The pattern reflects a broader deterioration in civic discourse that researchers say has accelerated alongside the spread of political content on social media platforms and an increasingly acrimonious national political environment. Councillors representing planning, housing, and environmental portfolios reported the highest incidence of abuse, with nearly three-quarters of planning committee chairs saying they had received threatening communications relating to specific decisions on development applications. Several respondents described incidents involving confrontations at their homes, vandalism of their vehicles, and sustained campaigns of coordinated online harassment that they said had taken a severe toll on their mental health.

“I’ve been a councillor for 23 years and I’ve never seen anything like this,” said Councillor Margaret Firth, who chairs the planning committee in a district council in the East Midlands. “Two years ago someone posted my home address online after we approved a solar farm application. I had strangers turning up at my gate. My husband wanted me to resign.” Firth said she had subsequently installed security cameras at her property at her own expense, as her local authority provided no funding for personal protection measures. She continues to serve but said several colleagues had stepped down citing similar pressures.

The Local Democracy Foundation said the results pointed to a crisis in the pipeline of community representatives willing to stand for local office. Vacancy rates on councils have risen to an average of 8.4 percent nationally, the highest recorded figure in the foundation’s 30 years of monitoring, and by-election participation is declining in many areas. “If we cannot make local democratic office a safe and dignified calling, we will find ourselves with councils that are unrepresentative, understaffed, and incapable of making difficult but necessary decisions,” said the foundation’s chief executive, Dr. Priya Menon. She called on the government to introduce statutory protections and a dedicated reporting mechanism for threats against elected representatives at all levels.

Social media companies came in for particular criticism in the report, which found that 78 percent of councillors who reported incidents said the abuse originated or escalated on digital platforms. Of those who attempted to report abusive content through platform reporting tools, 61 percent said their reports were either ignored or resulted in no visible action within a reasonable timeframe. The report cited testimony from one Welsh county councillor who documented 47 separate abusive messages sent through a major social network over a three-week period, of which the platform removed six. “The platforms are not taking this seriously, and they need to be compelled to,” the councillor wrote in a submission to the foundation.

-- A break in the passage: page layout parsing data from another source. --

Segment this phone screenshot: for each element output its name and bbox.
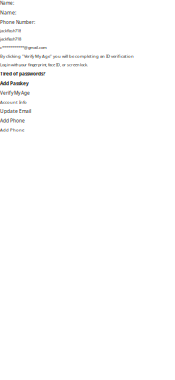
staticText: Update Email [0, 108, 31, 114]
staticText: Add Phone [0, 117, 25, 124]
staticText: Verify My Age [0, 90, 30, 96]
staticText: Account Info [0, 99, 27, 105]
staticText: Name: [0, 9, 16, 16]
staticText: Add Passkey [0, 80, 29, 86]
staticText: jackflash718 [0, 28, 21, 33]
staticText: c***********@gmail.com [0, 45, 47, 50]
staticText: Add Phone [0, 127, 24, 133]
staticText: Log in with your fingerprint, face ID, o… [0, 62, 88, 67]
staticText: Name: [0, 0, 14, 6]
staticText: By clicking "Verify My Age" you will be … [0, 53, 134, 59]
staticText: Phone Number: [0, 19, 35, 25]
staticText: jackflash718 [0, 36, 21, 42]
staticText: Tired of passwords? [0, 70, 45, 77]
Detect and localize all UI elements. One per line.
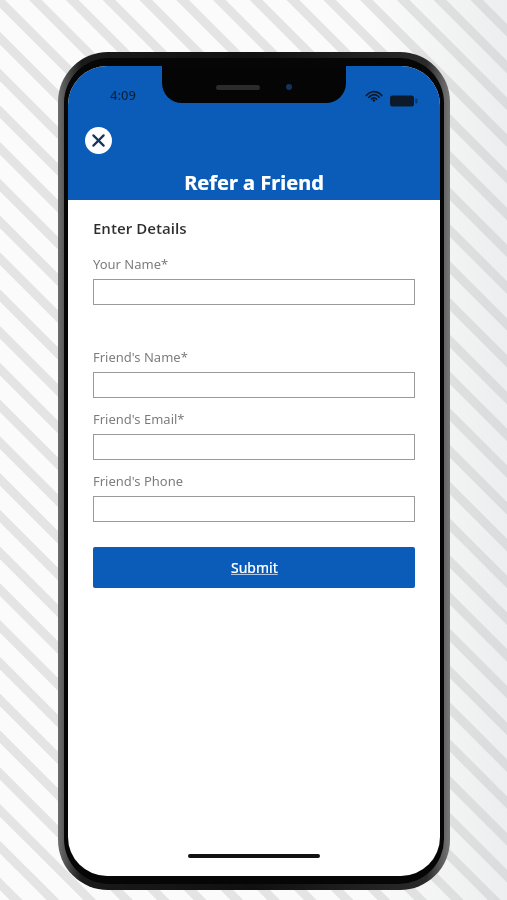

The government acknowledged the findings in a brief statement released late Thursday afternoon, describing the rise in abuse as “deeply troubling” and promising a ministerial response in the coming weeks. Opposition spokespeople called the response inadequate, with one parliamentary spokesperson for the Liberal Democrats arguing that the government had been sitting on similar evidence for months without acting. Several councils have begun developing their own internal protocols, including mandatory training in personal safety and digital hygiene for newly elected members, as well as clearer escalation pathways to police for serious threats.

Veteran local government observers said the findings underscored a dangerous narrowing of the civic participation pool that could have long-term consequences for the quality of local democratic decision-making. Younger candidates and women reported disproportionate rates of the most severe forms of abuse, raising concerns about which communities will and will not feel able to seek elected office in future. For many of the councillors surveyed, the question is no longer abstract. “I love what I do and I believe in local democracy,” Councillor Firth said. “But there are days when I genuinely ask myself whether it’s worth it. That’s not a question I should have to be asking.”